Há carne de vaca picada à venda em Portugal sem condições, diz a Deco
Estudo em 34 talhos de Lisboa e Porto revela uso de “aditivos enganosos”, e “panorama abundante de microrganismos, alguns potencialmente patogénicos”. ASAE garante que existe controlo e fiscalização.
“A fiscalização falhou”, denuncia a Deco, numa crítica à actuação da Autoridade de Segurança Alimentar e Económica (ASAE). “Os nossos resultados mostram que a fiscalização tem sido pouco eficaz”, declarou ao PÚBLICO, Nuno Lima Dias, técnico da associação e um dos responsáveis pelo estudo. “Esta questão é bem mais grave do que a presença de carne de cavalo em produtos alimentares, que não representa um perigo para a saúde”.
O inspector-geral da ASAE, António Nunes, disse ao PÚBLICO não reconhecer a crítica e garantiu “a carne e os produtos transformados à base de carne são sistematicamente avaliados”. A ASAE, afirma o responsável, tem uma especial preocupação com a carne transformada.
António Nunes diz que não se pronuncia sobre o estudo da Deco por não o conhecer, mas considera uma amostra de 34 talhos pouco representativa. “Temos várias operações por ano, vamos a vários locais e já temos feito várias apreensões e suspensões”, afirma, não partilhando, contudo, da visão da Deco sobre uma situação de incumprimento generalizado no sector.
Nos últimos quatro anos, a ASAE fiscalizou 4230 estabelecimentos ligados à venda e preparação de produtos à base de carne, instaurou 818 processos por contra-ordenação e 91 processos crime, o que corresponde a uma taxa de incumprimento de 21%, indicam dados oficiais. Em 2012 foram colhidas 209 amostras, correspondendo a 173 produtos à base de carne, 18 de carne fresca e 18 de carne picada, e foram detectadas 20 amostas não conformes.

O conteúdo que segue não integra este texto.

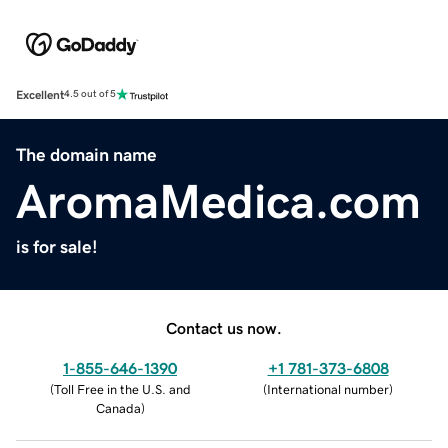
Excellent
4.5 out of 5
The domain name
AromaMedica.com
is for sale!
Contact us now.
1-855-646-1390
+1 781-373-6808
(
Toll Free in the U.S. and
(
International number
)
Canada
)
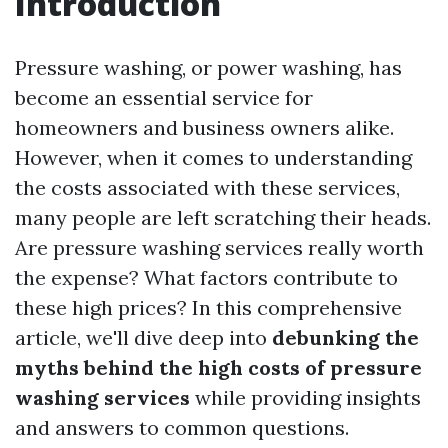
Introduction
Pressure washing, or power washing, has
become an essential service for
homeowners and business owners alike.
However, when it comes to understanding
the costs associated with these services,
many people are left scratching their heads.
Are pressure washing services really worth
the expense? What factors contribute to
these high prices? In this comprehensive
article, we'll dive deep into
debunking the
myths behind the high costs of pressure
washing services
while providing insights
and answers to common questions.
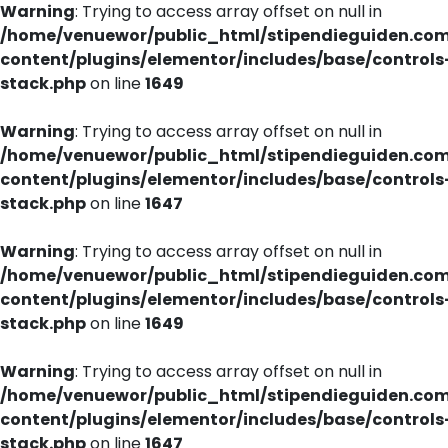
Warning
: Trying to access array offset on null in
/home/venuewor/public_html/stipendieguiden.co
content/plugins/elementor/includes/base/controls
stack.php
on line
1649
Warning
: Trying to access array offset on null in
/home/venuewor/public_html/stipendieguiden.co
content/plugins/elementor/includes/base/controls
stack.php
on line
1647
Warning
: Trying to access array offset on null in
/home/venuewor/public_html/stipendieguiden.co
content/plugins/elementor/includes/base/controls
stack.php
on line
1649
Warning
: Trying to access array offset on null in
/home/venuewor/public_html/stipendieguiden.co
content/plugins/elementor/includes/base/controls
stack.php
on line
1647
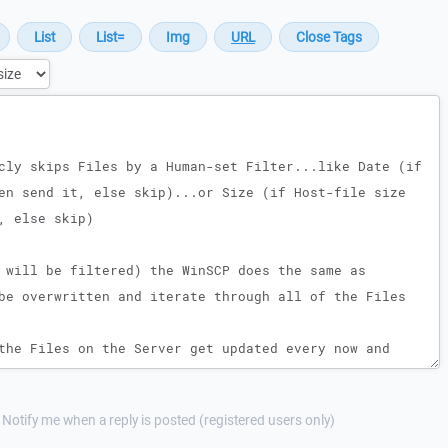
Notify me when a reply is posted (registered users only)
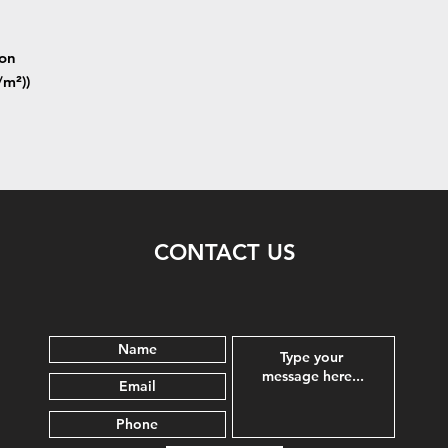
ton
/m²))
CONTACT US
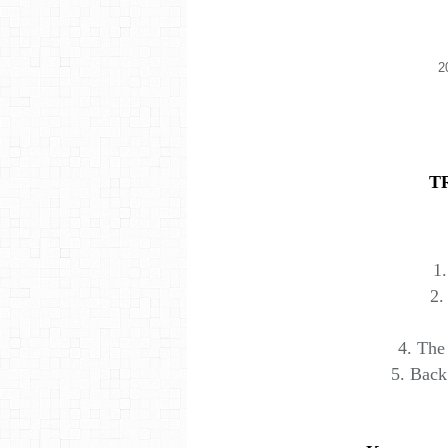
2
T
1.
2.
4. The
5. Bac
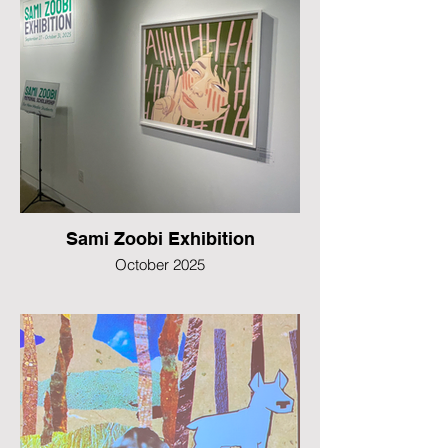
Sami Zoobi Exhibition
October 2025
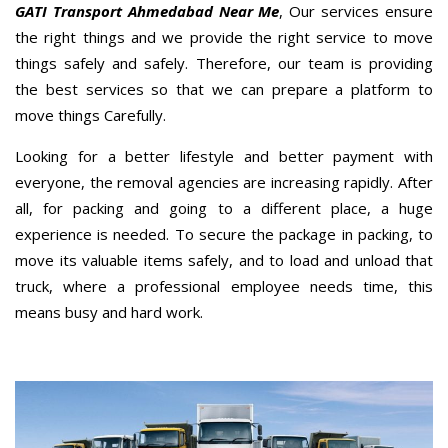
GATI Transport Ahmedabad Near Me
, Our services ensure
the right things and we provide the right service to move
things safely and safely. Therefore, our team is providing
the best services so that we can prepare a platform to
move things Carefully.
Looking for a better lifestyle and better payment with
everyone, the removal agencies are increasing rapidly. After
all, for packing and going to a different place, a huge
experience is needed. To secure the package in packing, to
move its valuable items safely, and to load and unload that
truck, where a professional employee needs time, this
means busy and hard work.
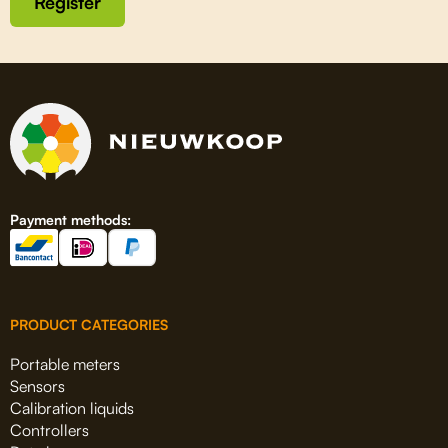
Register
Payment methods:
PRODUCT CATEGORIES
Portable meters
Sensors
Calibration liquids
Controllers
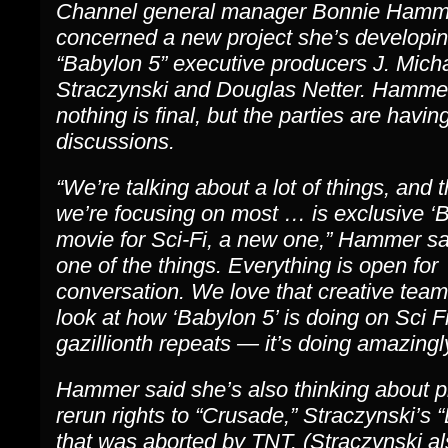
Channel general manager Bonnie Hamm
concerned a new project she’s developin
“Babylon 5” executive producers J. Mich
Straczynski and Douglas Netter. Hamme
nothing is final, but the parties are havin
discussions.
“We’re talking about a lot of things, and 
we’re focusing on most … is exclusive ‘B
movie for Sci-Fi, a new one,” Hammer sai
one of the things. Everything is open for
conversation. We love that creative team
look at how ‘Babylon 5’ is doing on Sci Fi 
gazillionth repeats — it’s doing amazingly
Hammer said she’s also thinking about p
rerun rights to “Crusade,” Straczynski’s “
that was aborted by TNT. (Straczynski al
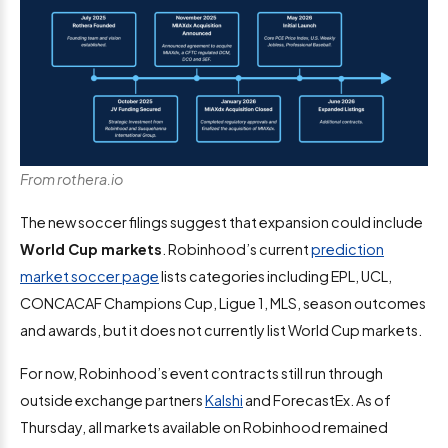
From rothera.io
The new soccer filings suggest that expansion could include
World Cup markets
. Robinhood’s current
prediction
market soccer page
lists categories including EPL, UCL,
CONCACAF Champions Cup, Ligue 1, MLS, season outcomes
and awards, but it does not currently list World Cup markets.
For now, Robinhood’s event contracts still run through
outside exchange partners
Kalshi
and ForecastEx. As of
Thursday, all markets available on Robinhood remained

O mais preocupante no estudo da Deco é, para Nuno Lima Dias, a quantidade de sulfitos encontrados – estes conservantes que são inibidores de microorganismos, dão uma aparência de frescos a produtos que não o estão e foram detectados (em alguns casos em elevadas quantidades) em 60 % das amostras de carne picada recolhidas.
“Os sulfitos evitam, por exemplo, que a carne escureça”, explica. E não tem dúvidas de que representam um sério perigo para a saúde pública, podendo causar dores de cabeça, náuseas, problemas cutâneos ou digestivos, e, em alguns casos, crises de asma. O técnico da Deco lembra que a legislação obriga a identificar claramente a existência de sulfitos nos produtos em que estes estão autorizados, como acontece com o vinho. E nesses casos é obrigatório fazê-lo a partir de 10 miligramas de sulfitos por quilo ou litro. “Encontrámos na carne picada valores 100 ou 150 vezes superiores”
Muito grave também, para a Deco, é o facto de na maioria dos estabelecimentos visitados a carne estar a temperaturas muito acima dos 2º C previstos pela lei. Só oito talhos respeitavam a legislação – os 26 restantes tinham temperaturas muito superiores (4,6ºC em média em Lisboa, 6,3ºC no Porto), embora os expositores indicassem temperaturas muito inferiores.
Para além da salmonella (encontrada em 25% das amostas) e da listeria monocytogenes (em 35%), foram detectados na carne picada indicadores de contaminação fecal como o E.coli, e “elevado número de bactérias”. Um “panorama abundante de microrganismos, alguns potencialmente patogénicos” que leva a Deco aconselha os consumidores a só comprarem carne picada no momento e a cozinhá-la muito bem. No que diz respeito à composição foi identificado elevado teor de gordura e de colagénio (tecido conjuntivo, tendões, etc, com fraco valor alimentar).
Perante os resultados, a associação de defesa do consumidor exige que o Ministério da Agricultura, do Mar, do Ambiente e do Ordenamento do Território proíba a venda de carne previamente picada a granel, autorizando apenas a venda de carne picada à vista a pedido do consumidor.